The 48th issue continues its interest in art collectors. From the excellent Latin-American collection of Laetitia and Stanislas Poniatowski, to the strange vernacular collection of Claude Ribouillault, devoted to dwarfs, giants and strongmen, collectors are celebrated for the free spirit by which they bring to light neglected areas in the history of photography. And finally, we officially welcome the key players on the art scene with the presentation of the New Discovery Award. Gallery owners, in their pioneering role, are often the first to spot, support, and encourage future talent. They are here invited to nominate an artist of less than 45 years old, whose work they esteem to merit promotion with an international audience. Thus, ten photographers have been selected from among 200 candidates; their work will be presented this summer. It is then up to the professionals to decide, from among these candidates, the winner of the New Discovery award during the opening week.

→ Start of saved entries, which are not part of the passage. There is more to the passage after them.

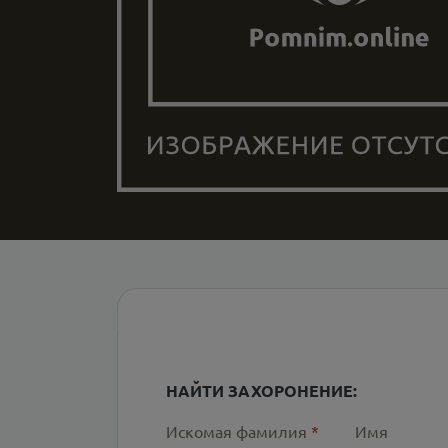
НАЙТИ ЗАХОРОНЕНИЕ:
Искомая фамилия
*
Имя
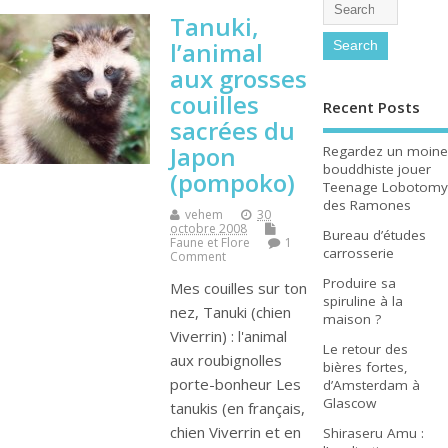
Tanuki,
l’animal
aux grosses
couilles
Recent Posts
sacrées du
Japon
Regardez un moine
bouddhiste jouer
(pompoko)
Teenage Lobotomy
des Ramones
vehem
30
octobre 2008
Bureau d’études
Faune et Flore
1
carrosserie
Comment
Produire sa
Mes couilles sur ton
spiruline à la
nez, Tanuki (chien
maison ?
Viverrin) : l'animal
Le retour des
aux roubignolles
bières fortes,
porte-bonheur Les
d’Amsterdam à
Glascow
tanukis (en français,
chien Viverrin et en
Shiraseru Amu :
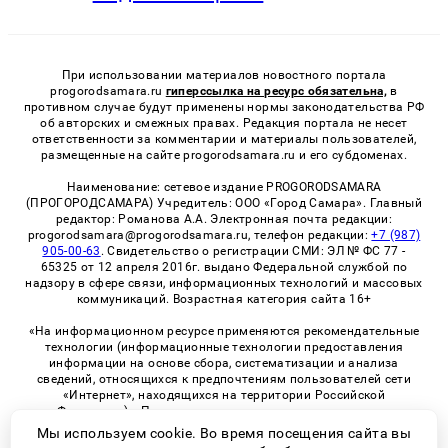
При использовании материалов новостного портала
progorodsamara.ru
гиперссылка на ресурс обязательна,
в
противном случае будут применены нормы законодательства РФ
об авторских и смежных правах. Редакция портала не несет
ответственности за комментарии и материалы пользователей,
размещенные на сайте progorodsamara.ru и его субдоменах.
Наименование: сетевое издание PROGORODSAMARA
(ПРОГОРОДСАМАРА) Учредитель: ООО «Город Самара». Главный
редактор: Романова А.А. Электронная почта редакции:
progorodsamara@progorodsamara.ru, телефон редакции:
+7 (987)
905-00-63
. Свидетельство о регистрации СМИ: ЭЛ № ФС 77 -
65325 от 12 апреля 2016г. выдано Федеральной службой по
надзору в сфере связи, информационных технологий и массовых
коммуникаций. Возрастная категория сайта 16+
«На информационном ресурсе применяются рекомендательные
технологии (информационные технологии предоставления
информации на основе сбора, систематизации и анализа
сведений, относящихся к предпочтениям пользователей сети
«Интернет», находящихся на территории Российской
Федерации)». Правила применения рекомендательных
технологий в виджетах рекламно-обменной сети
«СМИ2» (PDF)
Мы используем cookie. Во время посещения сайта вы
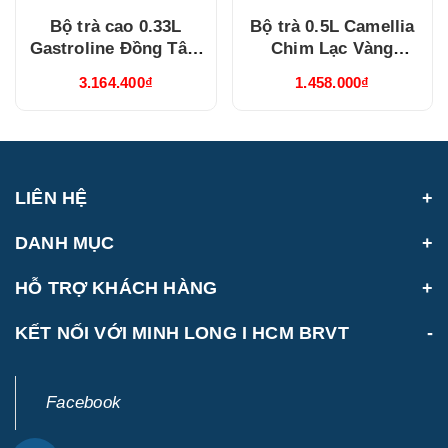
Bộ trà cao 0.33L
Bộ trà 0.5L Camellia
Gastroline Đồng Tâm
Chim Lạc Vàng
Xanh Dương
(015038385V03)
3.164.400₫
1.458.000₫
(68334147003)
LIÊN HỆ
DANH MỤC
HỖ TRỢ KHÁCH HÀNG
KẾT NỐI VỚI MINH LONG I HCM BRVT
Facebook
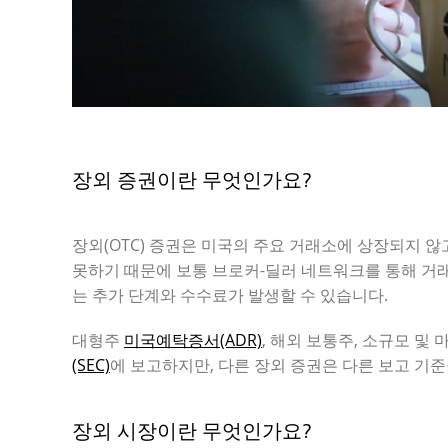
장외 증권이란 무엇인가요?
장외(OTC) 증권은 미국의 주요 거래소에 상장되지 
못하기 때문에 보통 브로커-딜러 네트워크를 통해 거래
는 추가 단계와 수수료가 발생할 수 있습니다.
대형주
미국예탁증서(ADR)
, 해외 보통주, 소규모 및
(SEC)
에 보고하지만, 다른 장외 증권은 다른 보고 기
장외 시장이란 무엇인가요?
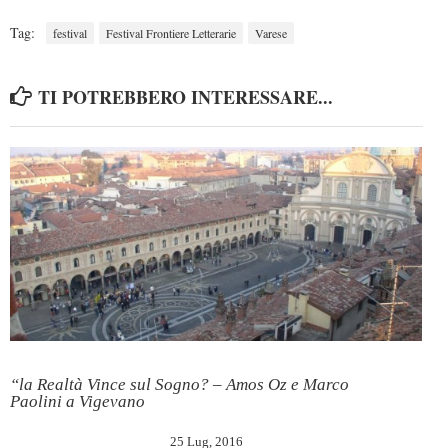
Tag:
festival
Festival Frontiere Letterarie
Varese
TI POTREBBERO INTERESSARE...
“la Realtà Vince sul Sogno? – Amos Oz e Marco
Paolini a Vigevano
25 Lug, 2016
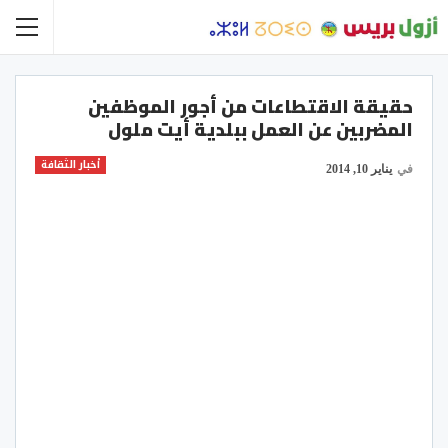
حقيقة الاقتطاعات من أجور الموظفين
المضربين عن العمل ببلدية أيت ملول
أخبار الثقافة
في
يناير 10, 2014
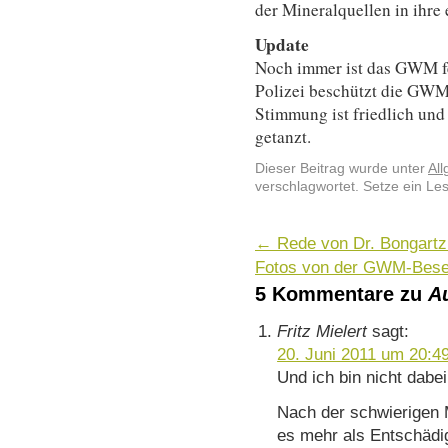
der Mineralquellen in ihre
Update
Noch immer ist das GWM fes
Polizei beschützt die GWM
Stimmung ist friedlich und
getanzt.
Dieser Beitrag wurde unter
Al
verschlagwortet. Setze ein Le
←
Rede von Dr. Bongartz
Fotos von der GWM-Bes
5 Kommentare zu
A
Fritz Mielert
sagt:
20. Juni 2011 um 20:4
Und ich bin nicht dabe
Nach der schwierigen 
es mehr als Entschädi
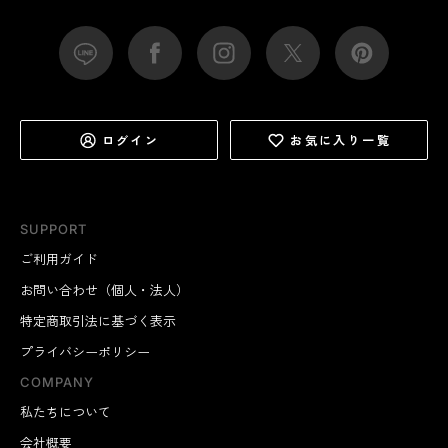
ログイン
お気に入り一覧
SUPPORT
ご利用ガイド
お問い合わせ（個人・法人）
特定商取引法に基づく表示
プライバシーポリシー
COMPANY
私たちについて
会社概要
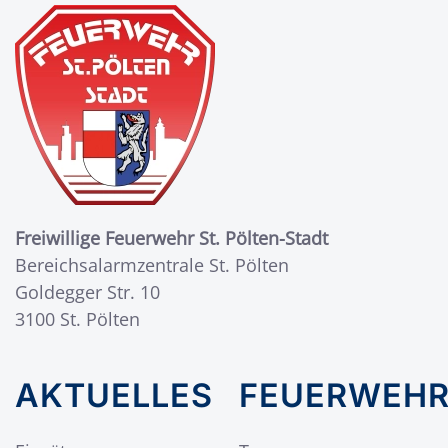
Freiwillige Feuerwehr St. Pölten-Stadt
Bereichsalarmzentrale St. Pölten
Goldegger Str. 10
3100 St. Pölten
AKTUELLES
FEUERWEH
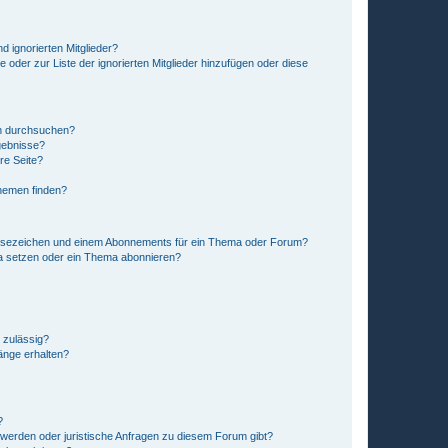
d ignorierten Mitglieder?
e oder zur Liste der ignorierten Mitglieder hinzufügen oder diese
en durchsuchen?
gebnisse?
re Seite?
hemen finden?
esezeichen und einem Abonnements für ein Thema oder Forum?
a setzen oder ein Thema abonnieren?
 zulässig?
hänge erhalten?
?
hwerden oder juristische Anfragen zu diesem Forum gibt?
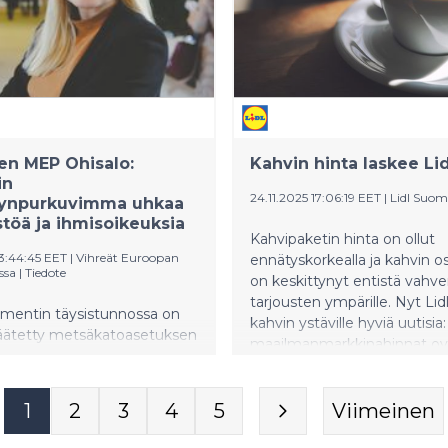
en MEP Ohisalo:
Kahvin hinta laskee Lid
in
24.11.2025 17:06:19 EET
|
Lidl Suom
lynpurkuvimma uhkaa
töä ja ihmisoikeuksia
Kahvipaketin hinta on ollut
13:44:45 EET
|
Vihreät Euroopan
ennätyskorkealla ja kahvin 
ssa
|
Tiedote
on keskittynyt entistä vah
tarjousten ympärille. Nyt Lidl
amentin täysistunnossa on
kahvin ystäville hyviä uutisia:
äätetty metsäkatoasetuksen
maailmanmarkkinahinnat ov
tämisestä ja heikentämisestä.
laskussa ja Lidl alentaa use
uroparlamentti on eilen
Bellarom-merkin kahvien
t komission esitystä EU:n
normaalihintaa pysyvästi al
1
2
3
4
5
Viimeinen
äädännön purkamiseksi.
tasolle.
n europarlamentaarikko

Clearly, all the players in photography enrich our program, and increase, by a little each year, the significance of the Rencontres d’Arles.

A SPIRIT, NOT A PLACE
This year, we are opening up new spaces, literally as well as figuratively. In 2017, the spirit of the Rencontres will breathe on two new sites. Both are found at the border of the historical center on Boulevard Émile Combes. The sites were built from derelict houses, old shops, warehouses, and urban land. Open to the public for the first time, they’ve been reconfigured as exhibition sites and walkways for the occasion. They add to the Rencontres d’Arles’ reputation as innovator of the city.

But one space can hide another! More than square meters, these are new spaces of photography which, above all, tirelessly mobilize our energy: creative spaces, political spaces, spaces of protest and rebellion, spaces for reflection, and most of all, spaces consecrated to the critical eye and free thinking.

Let’s make it clear—before it is a place, the Rencontres d’Arles are a space of liberty!